#### WHAT TO DO
Without any pictures, print exactly the lines that run from the start of the data through the line containing "grupos de pesquisa apoiados pela Fapeu. Podem".

#### THE DATA
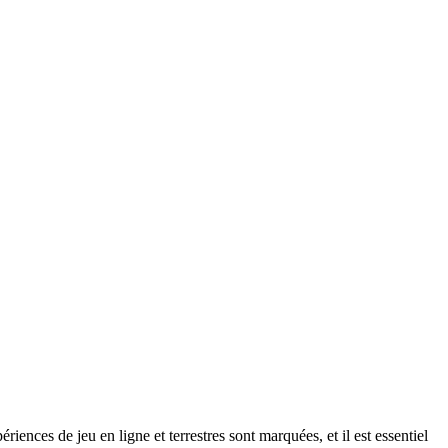
riences de jeu en ligne et terrestres sont marquées, et il est essentiel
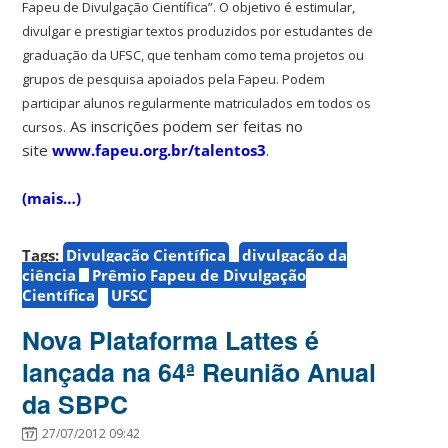
Fapeu de Divulgação Científica”.
O objetivo é estimular,
divulgar e prestigiar textos produzidos por estudantes de
graduação da UFSC, que tenham como tema projetos ou
grupos de pesquisa apoiados pela Fapeu. Podem
participar alunos regularmente matriculados em todos os
As inscrições podem ser feitas no
cursos.
site
www.fapeu.org.br/talentos3
.
(mais…)
Tags:
Divulgação Científica
divulgação da
ciência
Prêmio Fapeu de Divulgação
Científica
UFSC
Nova Plataforma Lattes é
lançada na 64ª Reunião Anual
da SBPC
27/07/2012 09:42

#### REPLY
riences de jeu en ligne et terrestres sont marquées, et il est essentiel
Fapeu de Divulgação Científica”.
O objetivo é estimular,
divulgar e prestigiar textos produzidos por estudantes de
graduação da UFSC, que tenham como tema projetos ou
grupos de pesquisa apoiados pela Fapeu. Podem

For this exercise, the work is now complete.